Resolution of low-level heteroplasmic mtDNA variants. (a) Cumulative frequency count of detected variants according to variant frequency (heteroplasmy) threshold. Variants are classified according to whether they match the stereotypical motif (nAT>C) or not (nAT>C proportion, as a percentage of all variants detected, is recorded above each threshold). (b) Statistical comparison (ANOVA) of mutational spectra (nAT>C motif) between MNGIE and control samples according to variant frequency (heteroplasmy) threshold (dotted line corresponds to P-value of 0.05). A significant difference in mutational spectrum could be detected at variant detection thresholds of ≥0.22%. (c) Cumulative variants present at ≥0.22% heteroplasmy according to ‘n’ value of nAT>C motif.
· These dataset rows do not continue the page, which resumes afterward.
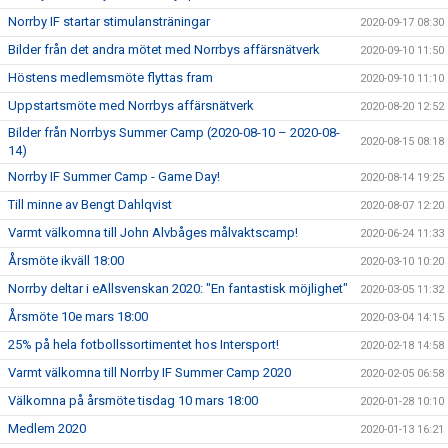
Norrby IF startar stimulansträningar
2020-09-17 08:30
Bilder från det andra mötet med Norrbys affärsnätverk
2020-09-10 11:50
Höstens medlemsmöte flyttas fram
2020-09-10 11:10
Uppstartsmöte med Norrbys affärsnätverk
2020-08-20 12:52
Bilder från Norrbys Summer Camp (2020-08-10 – 2020-08-
2020-08-15 08:18
14)
Norrby IF Summer Camp - Game Day!
2020-08-14 19:25
Till minne av Bengt Dahlqvist
2020-08-07 12:20
Varmt välkomna till John Alvbåges målvaktscamp!
2020-06-24 11:33
Årsmöte ikväll 18:00
2020-03-10 10:20
Norrby deltar i eAllsvenskan 2020: "En fantastisk möjlighet"
2020-03-05 11:32
Årsmöte 10e mars 18:00
2020-03-04 14:15
25% på hela fotbollssortimentet hos Intersport!
2020-02-18 14:58
Varmt välkomna till Norrby IF Summer Camp 2020
2020-02-05 06:58
Välkomna på årsmöte tisdag 10 mars 18:00
2020-01-28 10:10
Medlem 2020
2020-01-13 16:21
We hypothesised that, at the very lower detection levels, noise (PCR-generated, base-calling and so on) should appear broadly similar across any mtDNA sample both quantitatively (number of ‘variant’ calls) and qualitatively (variant pattern). Therefore, to determine the validity of the ‘variants’ we detected at the very lowest thresholds (0.1–0.5%), an ANOVA was performed to compare the distribution of stereotyped variants between MNGIE and control mtDNA. In such a manner we determined that, at detection thresholds of ≥0.22%, the excess of nAT>C variants in MNGIE mtDNA is statistically significant (P=0.034 for ≥0.22%, Figure 1b), whereas at lower detection levels it is not, suggesting that the stereotypical signal becomes swamped by background noise below 0.22%. The number and distribution of mutations present above this threshold, according to nAT>C motif (where n=1–4), is shown (Figure 1c).

Considering the relative proportions of total and stereotypical variants (Figure 1a), we see that at very low heteroplasmy levels (0.1–0.2%), the number of non-stereotypical mutations in control and MNGIE mtDNA is very similar, suggesting that any excess of mutations in MNGIE correspond almost entirely to the nAT>C stereotypical pattern. At heteroplasmy thresholds of ≥0.3% we see that in MNGIE mtDNA >50% of all variants correspond to the stereotypical pattern. If we therefore take a very conservative assumption that all non-stereotypical mutations seen at this level are background noise rather than signal, we can conclude that, as a minimum, at heteroplasmy thresholds of ≥0.3% the majority of variants seen will have been generated biologically, rather than as technical artefacts of the sequencing.

Discussion

The use of a unique biological model based on a specific mutation motif has confirmed that very low-level mtDNA variants (in the <1% heteroplasmy range) can be meaningfully resolved by massively parallel resequencing. We have empirically demonstrated that heteroplasmy detection thresholds in the range ≥0.22–0.3% are appropriate for studies that aim to examine differences in mutational burden between tissues or diseases. These thresholds are strikingly similar to that previously reported (≥0.2%) for short amplicon resequencing2 (Roche 454 GS-FLX), but has the distinct advantages of full mtDNA genome coverage (including inclusion of homopolymeric tracts) in the bioinformatic analysis. Furthermore, this approach does not rely on the derivation of heteroplasmy thresholds from cloned or phage DNA, which might be inherently cleaner on deep resequencing. AB SOLiD uses ligation-mediated chemistry and calls bases in pairs; this approach may have theoretical advantages in terms of base-calling fidelity. Our approach could usefully be employed on other platforms to derive platform-specific resolution limits. This study supports the use of massively parallel resequencing to confidently study somatic mtDNA mutations in health and disease.